# Another big Dora finished



## agentsmith (Mar 27, 2005)

Finished this one last week, its the 1/32 scale Hasegawa Fw 190D-9 painted and marked as the well known ''blue 12'' W.Nr.500570 of JG 6.
Paints used were Model Master enamels and markings came from an EagleCals sheet.


































































Agentsmith


----------



## miniature sun (May 1, 2005)

Fantastic....that last picture looks totally real. 
I must admit when I read the thread title I thought it was another 1/35th railgun!


----------



## agentsmith (Mar 27, 2005)

Thank you miniature sun!

For Luftwaffe nuts (like myself) Dora = late war Fw 190, sorry for the confusion.


Agentsmith


----------



## rkoenn (Dec 18, 2007)

Great looking build. It may sound dumb but I am thinking the B&W photos are the real plane and the color are your model? Your photos are great too and it could be mistaken for the real thing.

Bob K.


----------



## agentsmith (Mar 27, 2005)

Thanks Bob!

All pics in this thread are of the model, I like to convert some of my model pics to b/w to compare them with photos of the real thing.

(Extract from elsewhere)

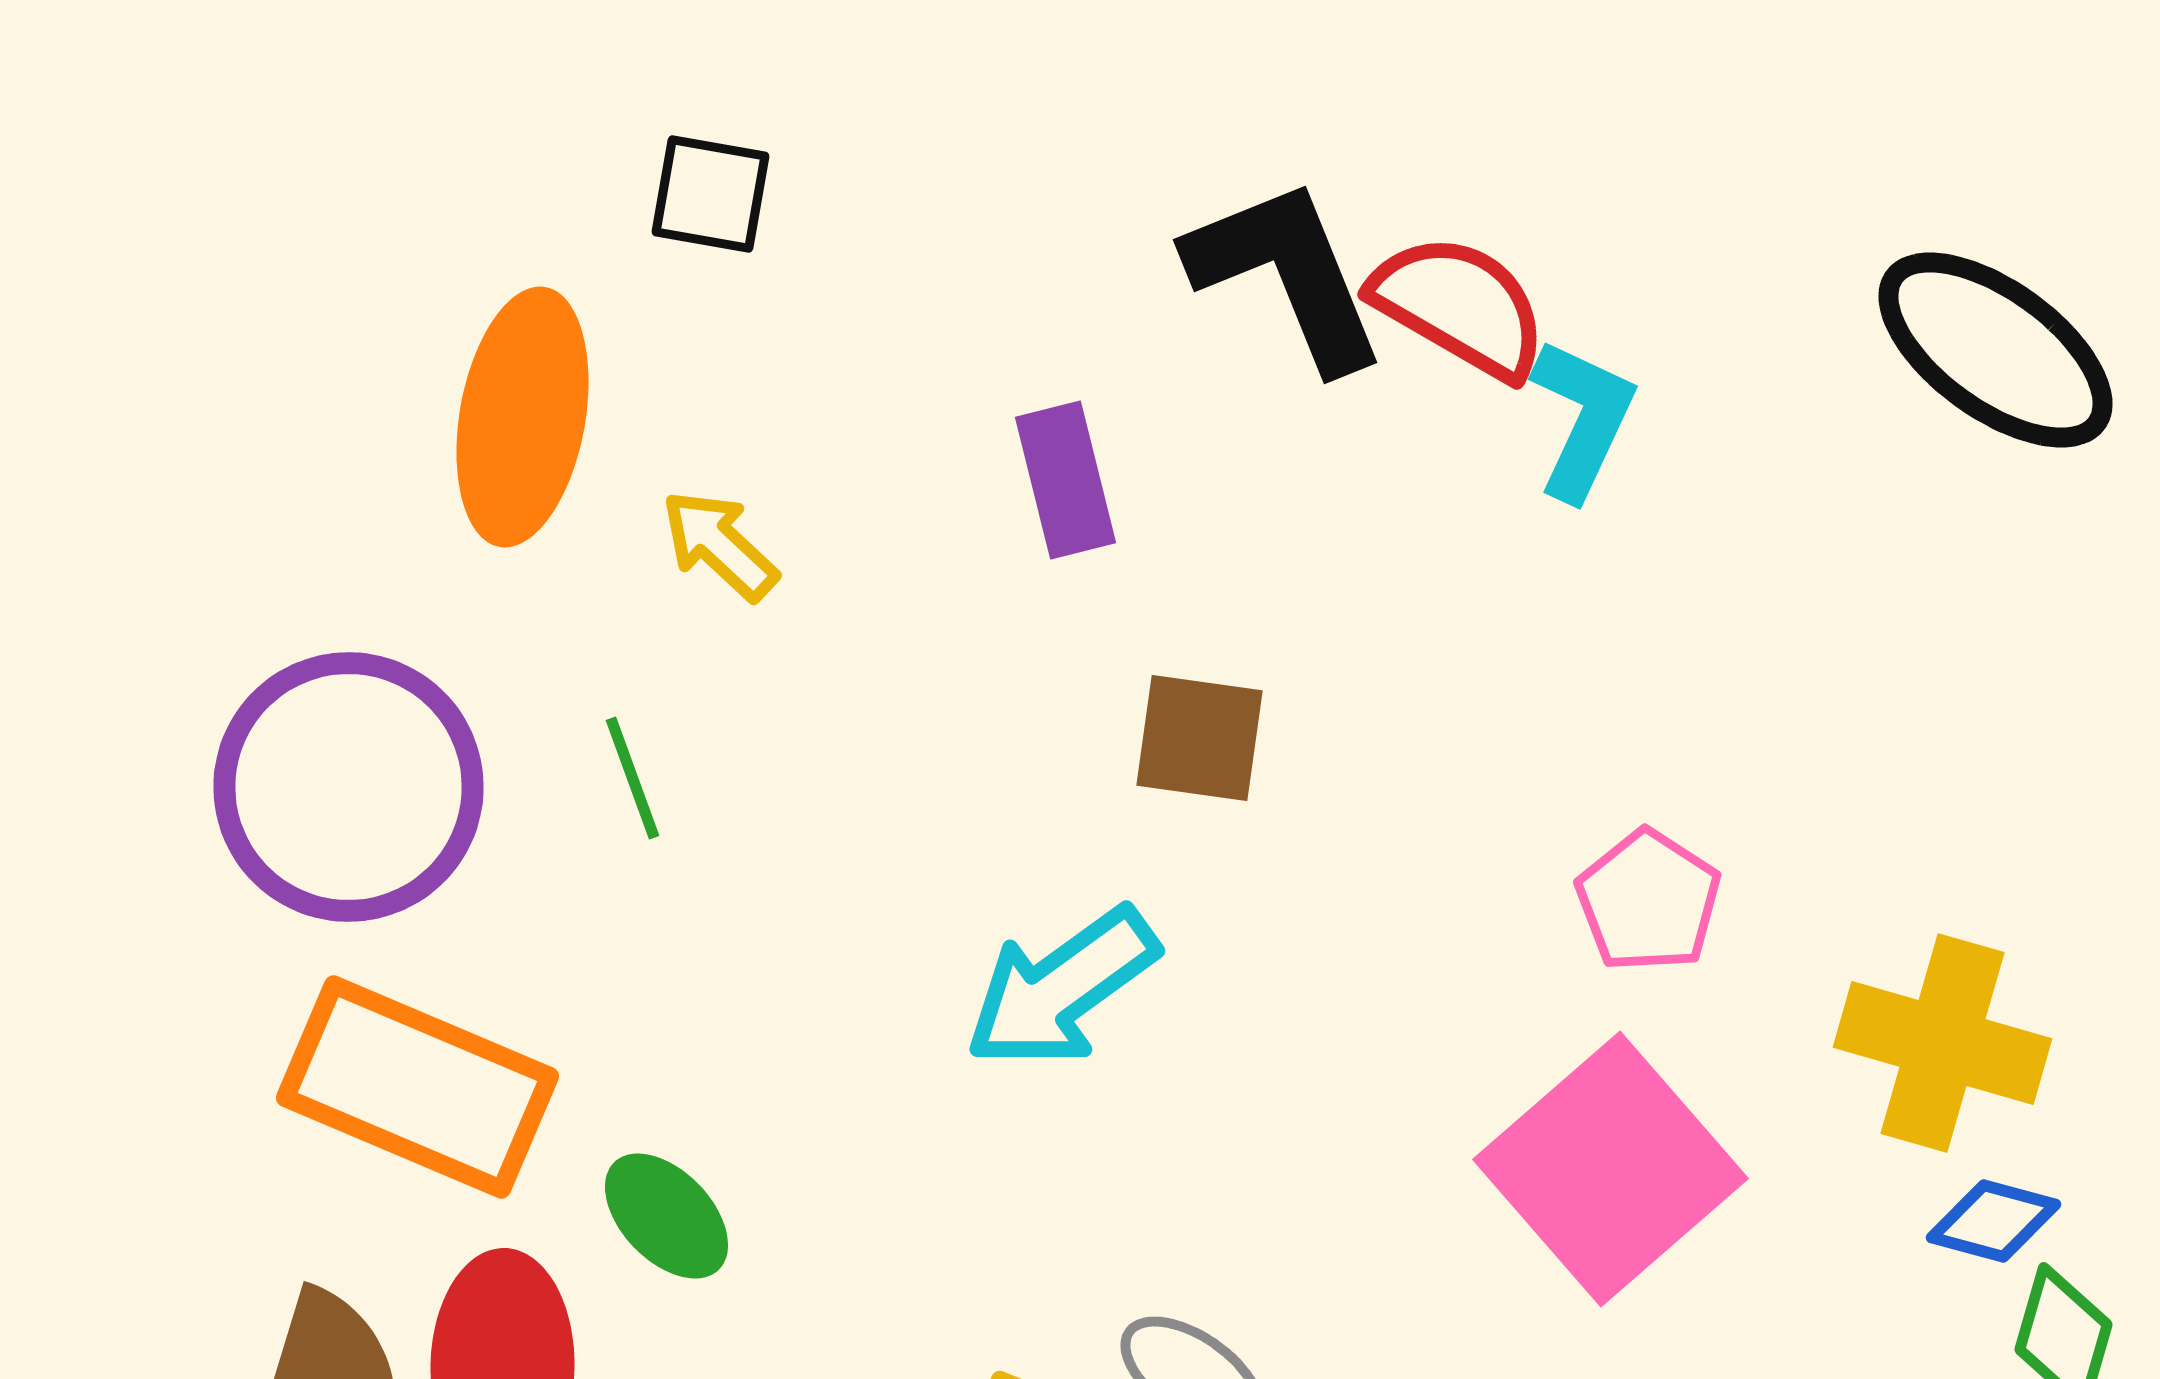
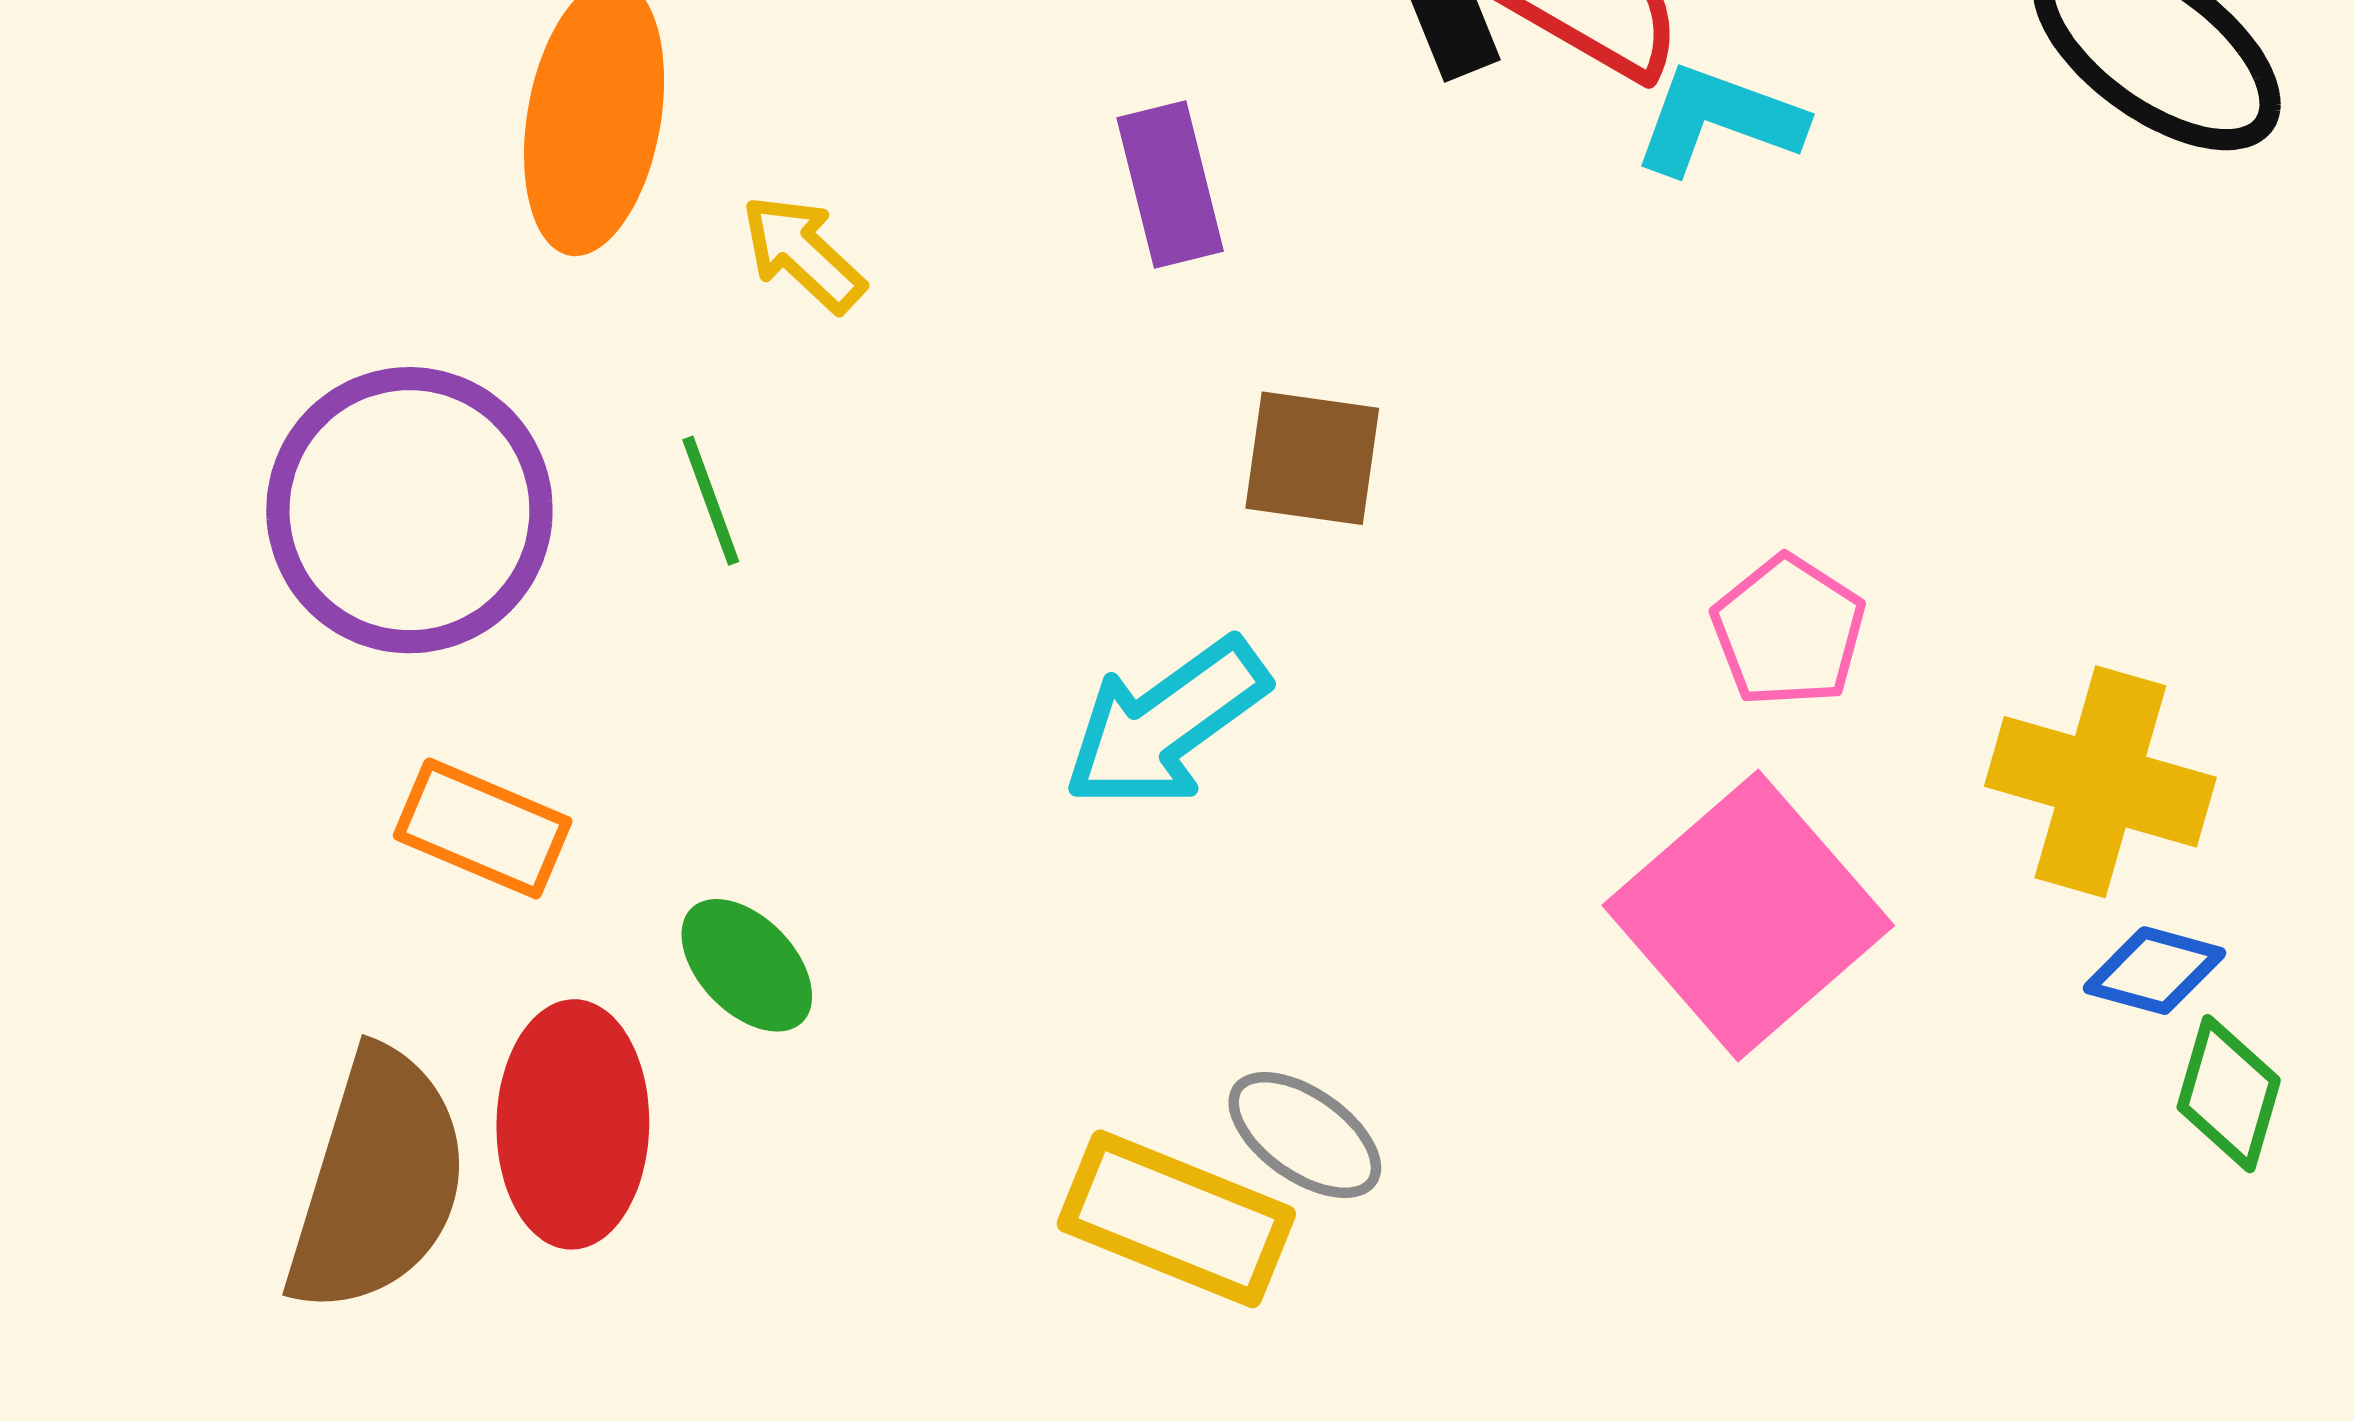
cyan L-shape: (1582, 419) -> (1718, 120), turned -95
orange rectangle: (417, 1087) -> (483, 828), size x0.6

There are plenty of photographs of this aircraft in Volume 1 of Jerry Crandall's Dora book and I used many of those photographs as a reference when painting this model.

Agentsmith


----------



## John P (Sep 1, 1999)

Stop being so damn good!


----------



## agentsmith (Mar 27, 2005)

Thanks John!

Much credit must be given to the kit, it was easy to build and makes for a nice looking model when finished.

Agentsmith


----------



## surfsup (Apr 19, 2009)

You have done a fantastic job on the D. If you had not told us that they were not Models, it would be difficult to tell......Cheers Mark


----------



## agentsmith (Mar 27, 2005)

Thank you for the comments Mark!


Agentsmith


----------



## Jafo (Apr 22, 2005)

looks great


----------



## agentsmith (Mar 27, 2005)

Thank you Jafo,
For years I wanted to have a model of this well known Fw 190D-9 but only recently has enough information become available to attempt to model it and have it somewhat accurate, nothing is worse than building a model of an aircraft and then a couple months later find out it was painted wrong when new photos surface, this has happened to me in the past.

Agentsmith


----------